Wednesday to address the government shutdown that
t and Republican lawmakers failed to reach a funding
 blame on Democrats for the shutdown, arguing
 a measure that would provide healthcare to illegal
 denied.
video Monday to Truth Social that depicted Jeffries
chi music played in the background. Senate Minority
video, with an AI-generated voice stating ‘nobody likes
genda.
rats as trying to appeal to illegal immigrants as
--
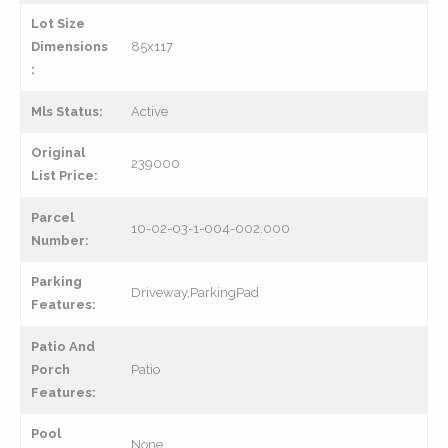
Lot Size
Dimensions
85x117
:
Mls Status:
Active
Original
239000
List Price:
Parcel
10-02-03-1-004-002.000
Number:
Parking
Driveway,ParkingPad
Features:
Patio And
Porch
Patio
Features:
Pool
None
---
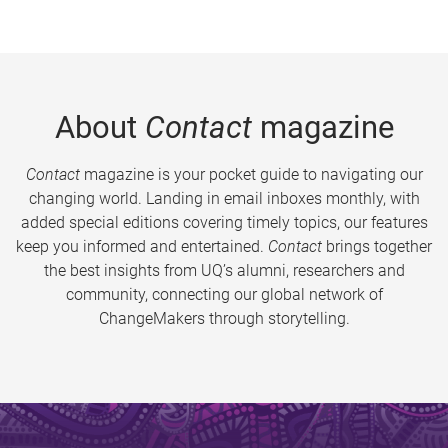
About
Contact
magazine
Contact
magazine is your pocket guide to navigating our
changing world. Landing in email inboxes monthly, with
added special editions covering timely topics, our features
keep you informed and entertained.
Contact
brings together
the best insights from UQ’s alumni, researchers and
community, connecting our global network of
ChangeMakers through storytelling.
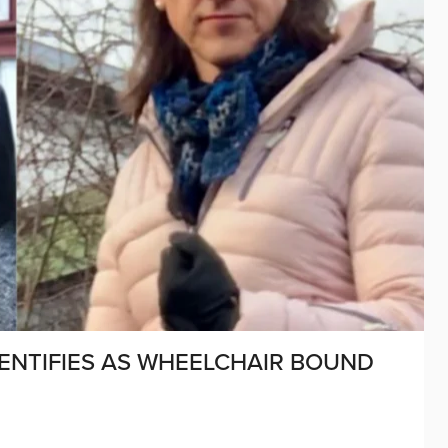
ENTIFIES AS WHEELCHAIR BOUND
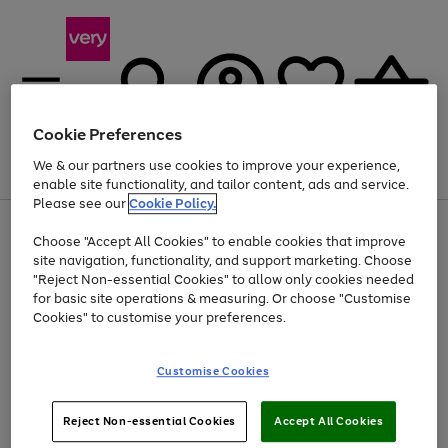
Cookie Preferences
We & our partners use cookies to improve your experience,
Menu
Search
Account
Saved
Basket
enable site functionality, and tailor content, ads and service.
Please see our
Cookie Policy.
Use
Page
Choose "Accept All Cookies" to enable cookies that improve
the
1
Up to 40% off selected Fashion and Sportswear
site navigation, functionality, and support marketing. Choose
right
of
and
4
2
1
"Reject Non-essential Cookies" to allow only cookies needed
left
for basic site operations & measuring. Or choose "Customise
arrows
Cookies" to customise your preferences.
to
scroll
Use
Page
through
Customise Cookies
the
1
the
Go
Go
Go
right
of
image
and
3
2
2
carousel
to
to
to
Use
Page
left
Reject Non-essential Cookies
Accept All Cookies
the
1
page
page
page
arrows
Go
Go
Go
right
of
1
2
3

* What you are asked to do: Exactly how many lines in the listing above hold the string "through"? State the number by itself.

* Task result: 2